Fidencio Garcia, a young gardener from Chula Vista, says it is scary to think that the U.S. government has obtained his personal information when he has sent money to his relatives in southern Mexico.
"With how the pandemic has been, I have had to send them a little more because my sister lost her job, and my parents could not go out because they could get Covid. There is no doctor nearby, "he said.
Fidencio told Chula Vista Today that it would be a big problem for his family, who still haven't fully got their jobs back if ICE used the information he provided in the remittances to locate and detain him.
"I never thought that could happen, but yeah, it's scary to think about," he said.
Since at least 2019, the office of Immigration and Customs Enforcement (ICE) has monitored money transfers abroad, "remittances," a method with which hundreds of thousands of immigrants help their families abroad.
This surveillance was in the leading companies that make cash transfers to relatives in Mexico and other Latin American countries.
The chairman of the Senate Finance Committee, Ron Wyden, revealed that secret ICE plan and now questions whether it is an illegal project.
"I have confirmed that (the Department of) Homeland Security was conducting a massive surveillance program of Americans' financial records," the senator wrote on Twitter. "I am calling for a full investigation into how ICE got the green light to begin this massive collection of personal data on Americans."

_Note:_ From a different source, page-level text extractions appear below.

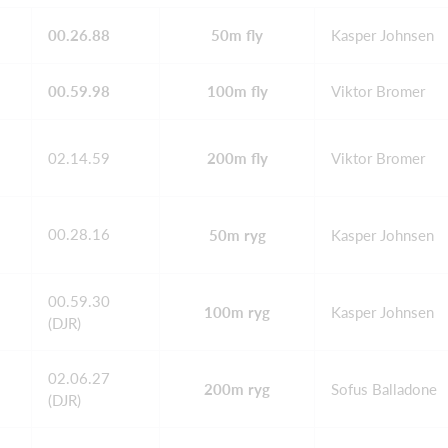
00.26.88
50m fly
Kasper Johnsen
00.59.98
100m fly
Viktor Bromer
02.14.59
200m fly
Viktor Bromer
00.28.16
50m ryg
Kasper Johnsen
00.59.30
100m ryg
Kasper Johnsen
(DJR)
02.06.27
200m ryg
Sofus Balladone
(DJR)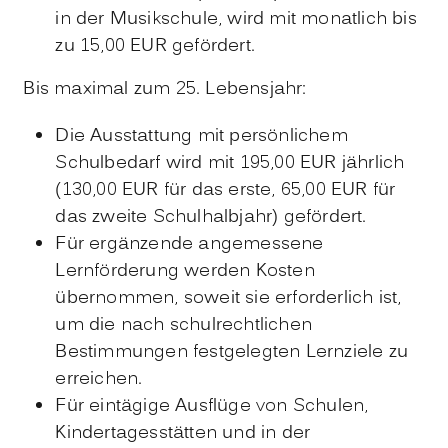
in der Musikschule, wird mit monatlich bis
zu 15,00 EUR gefördert.
Bis maximal zum 25. Lebensjahr:
Die Ausstattung mit persönlichem
Schulbedarf wird mit 195,00 EUR jährlich
(130,00 EUR für das erste, 65,00 EUR für
das zweite Schulhalbjahr) gefördert.
Für ergänzende angemessene
Lernförderung werden Kosten
übernommen, soweit sie erforderlich ist,
um die nach schulrechtlichen
Bestimmungen festgelegten Lernziele zu
erreichen.
Für eintägige Ausflüge von Schulen,
Kindertagesstätten und in der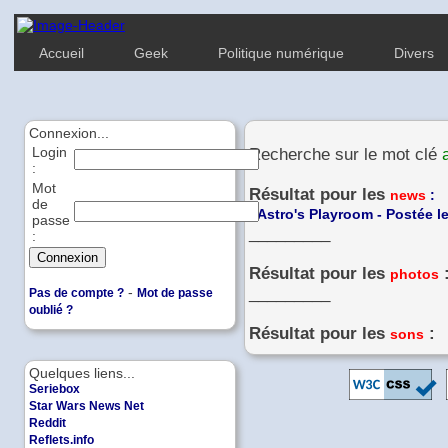
Accueil
Geek
Politique numérique
Divers
Connexion...
Login
Recherche sur le mot clé
:
Mot
Résultat pour les
news
:
de
-
Astro's Playroom - Postée l
passe
_________
:
Résultat pour les
photos
-
_________
Pas de compte ?
Mot de passe
oublié ?
Résultat pour les
:
sons
Quelques liens...
Seriebox
Star Wars News Net
Reddit
Reflets.info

The senator sent a letter to the Office of the Inspector General (OIG), an internal affairs division of HSD, to find out about the program.
In that letter, the senator informed the OIG that Homeland Security Investigations (HSI) agents, which reports to ICE, gathered information on millions of money transfers over $500.
The agents focused on transfers or remittances from the four border states with Mexico, California, Arizona, and Texas.
According to the senator, surveillance has been since 2019.
Last month, the Bank of Mexico reported that remittances to Mexico throughout 2021 reached an unprecedented rate of $51,594 million.
That amount increases 27.1 percent, compared to the previous year, when a new index was already reached.
Only last December, remittances grew to 4,760 million dollars, 30.4 percent more than in the same month of 2020, which has an impact on the local economy.
In both years, Mexicans in the United States sent more economic aid to their relatives in Mexico in the context of the pandemic.